Problem
Only lines that contain the string "ouvre" should be returned from the material below.
****************************************
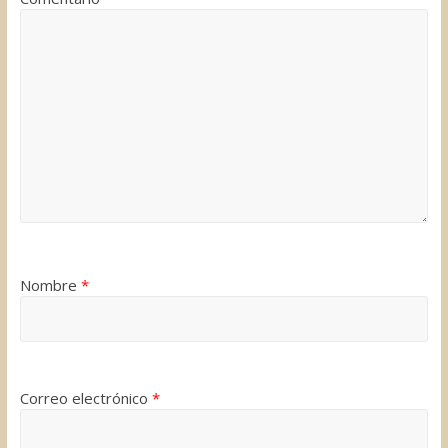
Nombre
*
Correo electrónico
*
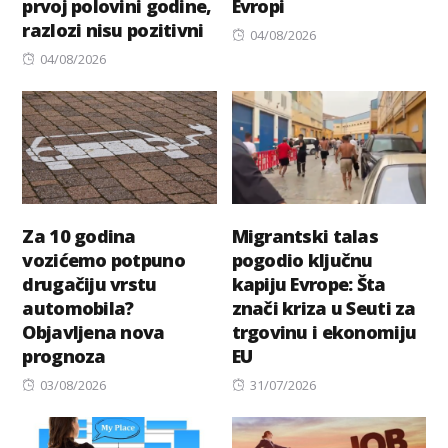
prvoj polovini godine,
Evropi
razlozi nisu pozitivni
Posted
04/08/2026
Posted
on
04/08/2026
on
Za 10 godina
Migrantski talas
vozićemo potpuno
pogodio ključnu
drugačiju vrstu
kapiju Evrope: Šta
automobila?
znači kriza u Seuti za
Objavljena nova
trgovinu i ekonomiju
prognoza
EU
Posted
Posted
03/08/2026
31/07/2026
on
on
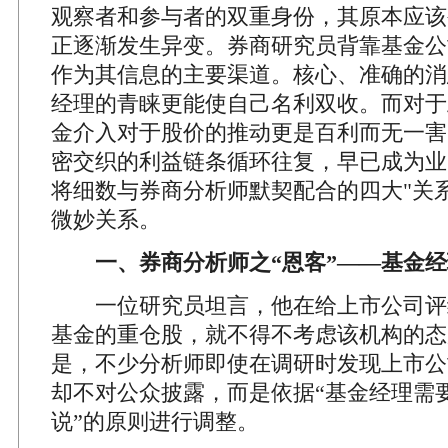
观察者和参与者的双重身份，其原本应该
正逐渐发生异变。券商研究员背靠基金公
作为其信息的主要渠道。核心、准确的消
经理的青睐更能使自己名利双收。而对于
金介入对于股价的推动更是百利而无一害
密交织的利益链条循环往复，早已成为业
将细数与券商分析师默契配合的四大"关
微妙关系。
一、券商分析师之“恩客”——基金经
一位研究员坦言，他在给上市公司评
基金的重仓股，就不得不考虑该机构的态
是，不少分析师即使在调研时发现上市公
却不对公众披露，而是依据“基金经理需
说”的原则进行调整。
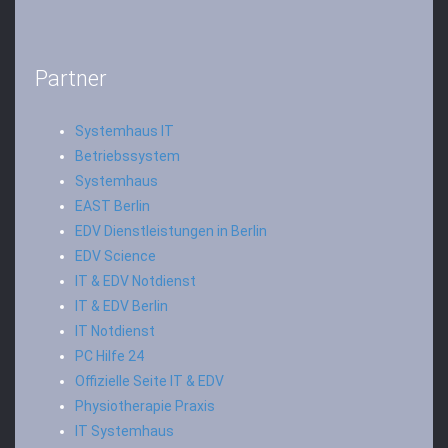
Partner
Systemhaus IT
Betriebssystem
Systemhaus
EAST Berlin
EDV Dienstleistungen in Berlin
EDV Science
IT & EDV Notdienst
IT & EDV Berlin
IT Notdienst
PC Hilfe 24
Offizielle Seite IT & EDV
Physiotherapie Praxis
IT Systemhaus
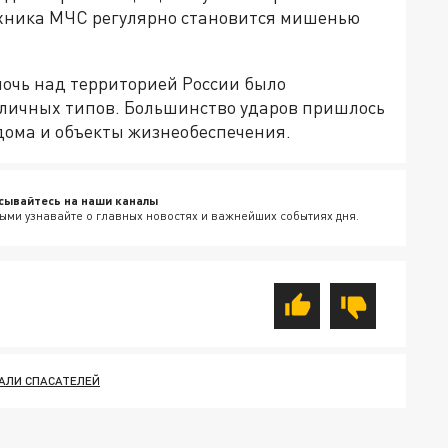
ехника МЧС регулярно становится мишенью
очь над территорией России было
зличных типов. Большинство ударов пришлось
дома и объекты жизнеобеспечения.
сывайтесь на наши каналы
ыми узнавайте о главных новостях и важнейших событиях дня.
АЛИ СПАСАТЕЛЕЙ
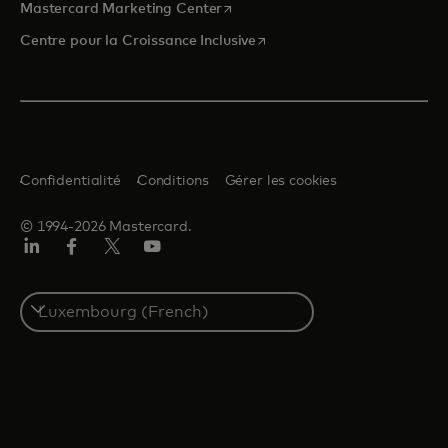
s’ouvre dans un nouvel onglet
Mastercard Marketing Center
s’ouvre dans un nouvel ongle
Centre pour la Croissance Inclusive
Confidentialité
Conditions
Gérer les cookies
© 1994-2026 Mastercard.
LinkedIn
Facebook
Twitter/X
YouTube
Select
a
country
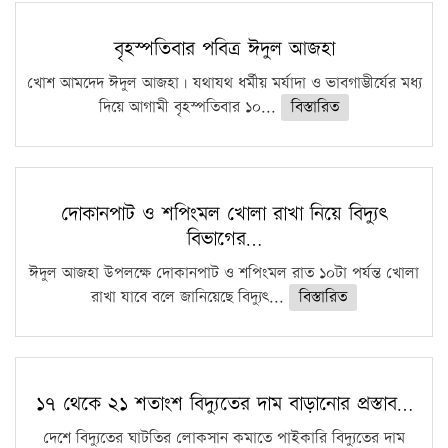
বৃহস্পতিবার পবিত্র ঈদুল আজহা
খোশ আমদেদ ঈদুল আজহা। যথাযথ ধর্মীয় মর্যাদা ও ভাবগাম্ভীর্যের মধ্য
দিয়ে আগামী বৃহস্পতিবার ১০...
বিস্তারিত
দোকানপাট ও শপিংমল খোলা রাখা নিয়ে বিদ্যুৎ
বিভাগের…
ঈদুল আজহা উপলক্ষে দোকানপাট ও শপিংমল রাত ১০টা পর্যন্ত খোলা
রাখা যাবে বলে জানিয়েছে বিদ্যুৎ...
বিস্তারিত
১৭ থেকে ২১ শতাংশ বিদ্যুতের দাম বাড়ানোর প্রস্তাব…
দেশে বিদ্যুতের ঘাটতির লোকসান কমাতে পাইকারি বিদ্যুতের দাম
****************************************
Worked solution
s’ouvre dans un nouvel onglet
s’ouvre dans un nouvel ongle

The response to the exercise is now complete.